THE TASK =>
Once the line with "14 Giugno 2024 • 14:53" is found in the entries below, repeat it and each following line exactly, up to and including the line with "eichtert wird. Im". Add no other lines.
------------------------------------------------------------
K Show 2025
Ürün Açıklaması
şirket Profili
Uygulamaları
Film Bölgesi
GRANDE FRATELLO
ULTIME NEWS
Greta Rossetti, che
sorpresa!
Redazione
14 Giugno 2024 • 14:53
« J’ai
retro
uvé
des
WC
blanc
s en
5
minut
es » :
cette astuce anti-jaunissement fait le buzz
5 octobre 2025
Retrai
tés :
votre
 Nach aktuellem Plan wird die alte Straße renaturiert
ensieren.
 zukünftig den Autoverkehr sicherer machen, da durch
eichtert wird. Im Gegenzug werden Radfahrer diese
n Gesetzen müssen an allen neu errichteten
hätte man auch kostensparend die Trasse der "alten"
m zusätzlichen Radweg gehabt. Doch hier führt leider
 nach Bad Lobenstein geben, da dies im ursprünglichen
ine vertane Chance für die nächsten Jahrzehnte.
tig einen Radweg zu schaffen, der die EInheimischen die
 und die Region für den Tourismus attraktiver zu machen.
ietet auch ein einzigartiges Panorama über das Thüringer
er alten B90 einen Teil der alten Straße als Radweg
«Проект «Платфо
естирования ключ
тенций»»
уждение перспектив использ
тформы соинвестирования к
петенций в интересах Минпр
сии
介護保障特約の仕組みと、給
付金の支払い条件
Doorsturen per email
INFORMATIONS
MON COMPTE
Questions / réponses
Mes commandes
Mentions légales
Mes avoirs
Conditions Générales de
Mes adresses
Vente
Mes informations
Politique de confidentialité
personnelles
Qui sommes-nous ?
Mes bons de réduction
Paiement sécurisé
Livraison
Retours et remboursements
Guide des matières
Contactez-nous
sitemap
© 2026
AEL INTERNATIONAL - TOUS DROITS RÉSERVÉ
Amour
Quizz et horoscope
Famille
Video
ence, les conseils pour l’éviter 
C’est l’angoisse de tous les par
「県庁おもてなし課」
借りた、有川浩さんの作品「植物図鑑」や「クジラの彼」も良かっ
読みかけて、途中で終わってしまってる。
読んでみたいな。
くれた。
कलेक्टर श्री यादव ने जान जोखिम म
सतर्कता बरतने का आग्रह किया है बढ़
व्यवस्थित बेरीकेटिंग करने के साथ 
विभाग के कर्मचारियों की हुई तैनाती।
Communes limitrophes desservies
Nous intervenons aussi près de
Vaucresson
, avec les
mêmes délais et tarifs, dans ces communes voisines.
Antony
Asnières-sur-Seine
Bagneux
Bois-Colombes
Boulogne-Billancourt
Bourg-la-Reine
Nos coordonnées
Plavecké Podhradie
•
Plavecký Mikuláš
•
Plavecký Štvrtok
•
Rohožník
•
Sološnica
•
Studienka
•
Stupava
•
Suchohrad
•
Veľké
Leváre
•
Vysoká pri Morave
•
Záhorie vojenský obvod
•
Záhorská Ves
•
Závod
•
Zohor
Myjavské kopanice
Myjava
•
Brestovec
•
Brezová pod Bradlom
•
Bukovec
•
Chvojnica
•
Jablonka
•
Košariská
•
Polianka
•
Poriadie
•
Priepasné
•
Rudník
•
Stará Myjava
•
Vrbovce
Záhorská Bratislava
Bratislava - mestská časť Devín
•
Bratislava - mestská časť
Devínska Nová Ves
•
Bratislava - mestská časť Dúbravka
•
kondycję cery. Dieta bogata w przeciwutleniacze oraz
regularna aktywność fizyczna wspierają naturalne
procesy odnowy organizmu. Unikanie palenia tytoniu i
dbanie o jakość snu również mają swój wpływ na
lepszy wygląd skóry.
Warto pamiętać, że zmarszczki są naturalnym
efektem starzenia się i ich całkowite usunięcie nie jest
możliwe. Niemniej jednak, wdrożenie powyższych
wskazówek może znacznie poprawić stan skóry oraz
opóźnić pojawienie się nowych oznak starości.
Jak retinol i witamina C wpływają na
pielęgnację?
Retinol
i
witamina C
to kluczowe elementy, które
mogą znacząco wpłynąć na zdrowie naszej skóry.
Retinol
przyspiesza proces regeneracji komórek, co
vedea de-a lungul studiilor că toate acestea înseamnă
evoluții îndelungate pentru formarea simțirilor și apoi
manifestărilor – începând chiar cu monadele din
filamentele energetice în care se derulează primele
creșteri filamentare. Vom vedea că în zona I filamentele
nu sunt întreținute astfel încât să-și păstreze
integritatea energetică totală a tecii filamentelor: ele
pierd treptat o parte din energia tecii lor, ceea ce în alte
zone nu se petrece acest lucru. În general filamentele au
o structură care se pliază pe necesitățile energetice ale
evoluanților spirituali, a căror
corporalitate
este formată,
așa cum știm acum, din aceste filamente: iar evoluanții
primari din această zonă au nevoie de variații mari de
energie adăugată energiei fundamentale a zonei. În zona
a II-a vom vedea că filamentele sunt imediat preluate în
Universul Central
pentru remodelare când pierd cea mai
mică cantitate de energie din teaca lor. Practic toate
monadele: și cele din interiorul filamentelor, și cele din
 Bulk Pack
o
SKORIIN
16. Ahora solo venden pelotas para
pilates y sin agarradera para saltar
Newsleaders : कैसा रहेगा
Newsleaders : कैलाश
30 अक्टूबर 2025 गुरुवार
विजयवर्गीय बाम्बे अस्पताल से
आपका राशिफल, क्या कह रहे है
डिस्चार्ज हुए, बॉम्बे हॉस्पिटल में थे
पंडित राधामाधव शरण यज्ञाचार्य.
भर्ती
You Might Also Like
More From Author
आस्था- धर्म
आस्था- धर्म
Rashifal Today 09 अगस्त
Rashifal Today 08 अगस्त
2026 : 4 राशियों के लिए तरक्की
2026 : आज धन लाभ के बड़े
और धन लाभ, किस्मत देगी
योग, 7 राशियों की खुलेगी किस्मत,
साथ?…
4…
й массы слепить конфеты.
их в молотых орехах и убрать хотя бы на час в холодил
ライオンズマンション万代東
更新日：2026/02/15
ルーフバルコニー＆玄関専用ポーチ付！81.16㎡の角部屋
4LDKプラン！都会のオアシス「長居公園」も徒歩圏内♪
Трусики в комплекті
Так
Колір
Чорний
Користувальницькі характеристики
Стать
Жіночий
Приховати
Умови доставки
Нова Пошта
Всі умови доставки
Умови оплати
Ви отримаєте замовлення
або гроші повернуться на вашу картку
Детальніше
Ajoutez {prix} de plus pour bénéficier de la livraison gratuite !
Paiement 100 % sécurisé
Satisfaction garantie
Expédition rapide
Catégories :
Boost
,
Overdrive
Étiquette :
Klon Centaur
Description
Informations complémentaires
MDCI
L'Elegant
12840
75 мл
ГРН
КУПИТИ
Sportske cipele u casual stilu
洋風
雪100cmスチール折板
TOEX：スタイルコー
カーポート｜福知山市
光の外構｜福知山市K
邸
------------------------------------------------------------
EXPECTED ANSWER =>
14 Giugno 2024 • 14:53
« J’ai
retro
uvé
des
WC
blanc
s en
5
minut
es » :
cette astuce anti-jaunissement fait le buzz
5 octobre 2025
Retrai
tés :
votre
 Nach aktuellem Plan wird die alte Straße renaturiert
ensieren.
 zukünftig den Autoverkehr sicherer machen, da durch
eichtert wird. Im Gegenzug werden Radfahrer diese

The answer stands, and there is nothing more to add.